I can't help but think that you are purposefully missing the point. It is the same zombie argument that gets raised every time the discussion surrounding the fact that the majority of scientist (The word is Consensus - look the word up) agree that it is happening. Not because the majority agree, but because the vast bulk of the evidence supports the fact.

Why can't you get this simple fact through your head? The consensus did not lead to the fact, the facts lead to consensus.

May 13, 2016
[contd]
In short, I'd like to see some extraordinary evidence to support your extraordinary claims, @Eikka. I think you grossly overestimate the number of scientists who are willing to compromise their reputations for some pie-in-the-sky political position, and grossly underestimate the number of less talented scientists who are willing to compromise their reputations for cold hard cash from interests with a lot of money to spend.
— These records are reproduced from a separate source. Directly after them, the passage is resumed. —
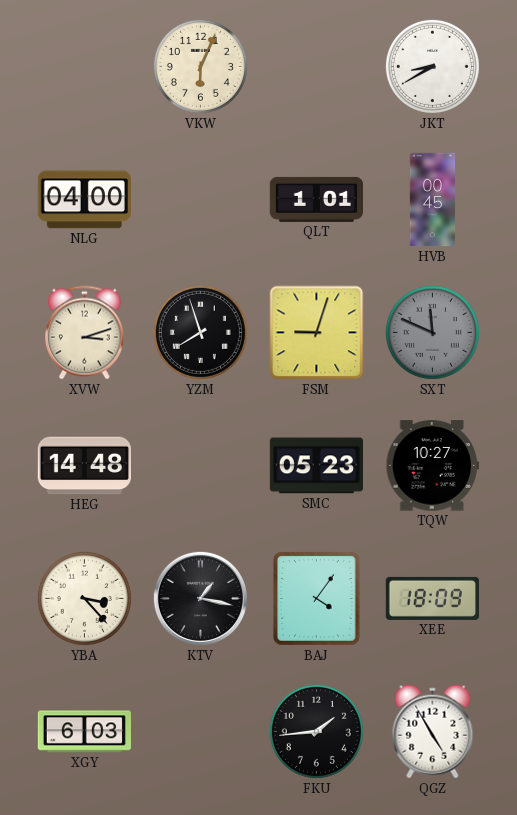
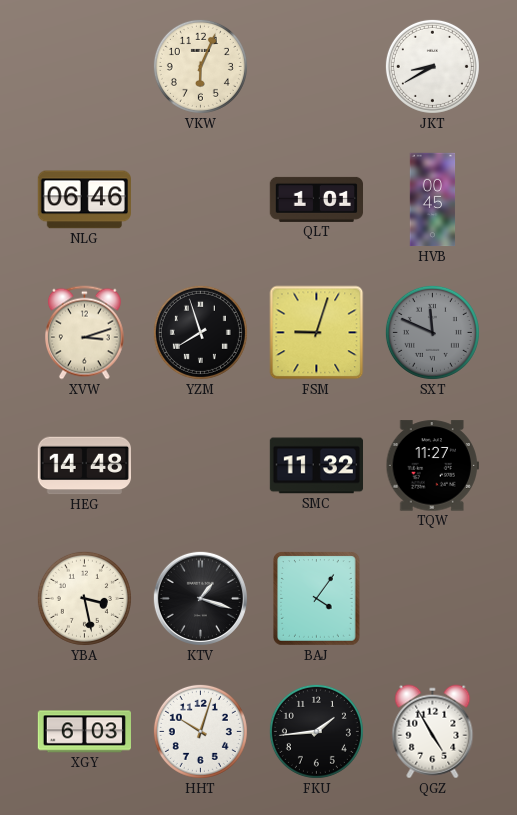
NLG: 04:00 -> 06:46
SMC: 05:23 -> 11:32
TQW: 10:27 -> 11:27
YBA: 3:23 -> 3:28
KTV: 1:17 -> 1:18
XEE: 18:09 -> none
HHT: none -> 10:03
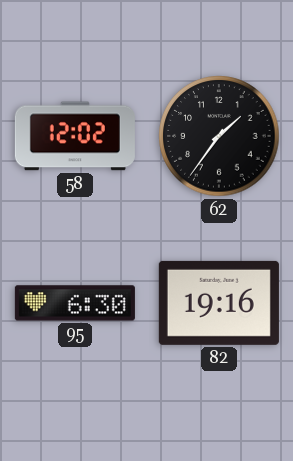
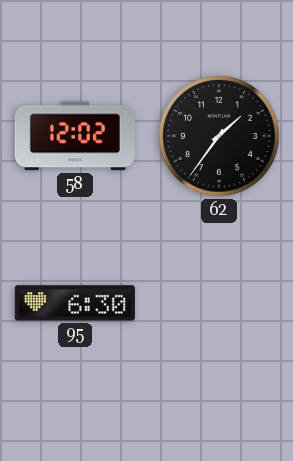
82: 19:16 -> none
And since you brought up naivete, I think you're being quite naive in doing so.

May 14, 2016
The consensus did not lead to the fact, the facts lead to consensus.
And this is the difference between a political consensus and a scientific consensus. We need to keep saying this over and over and over again. Well stated, @Maggnus.

May 14, 2016
"Sounds about right" is the perfect slogan for AGWite activism.

Actually, it much more clearly fits the ideology of the EU crowd - especially you. Your whole argument on every subject is underscored by opinions you take from others, which are mostly bereft of facts or experimental evidence, and a utter lack of anything objective - even something as clearly objective as actually SEEING it happening.

You are a hypocrite and an Acolyte of the EU cult. You no more belong on a science site than a creationist or a ISIS commander. Your words are empty slogans, nothing more.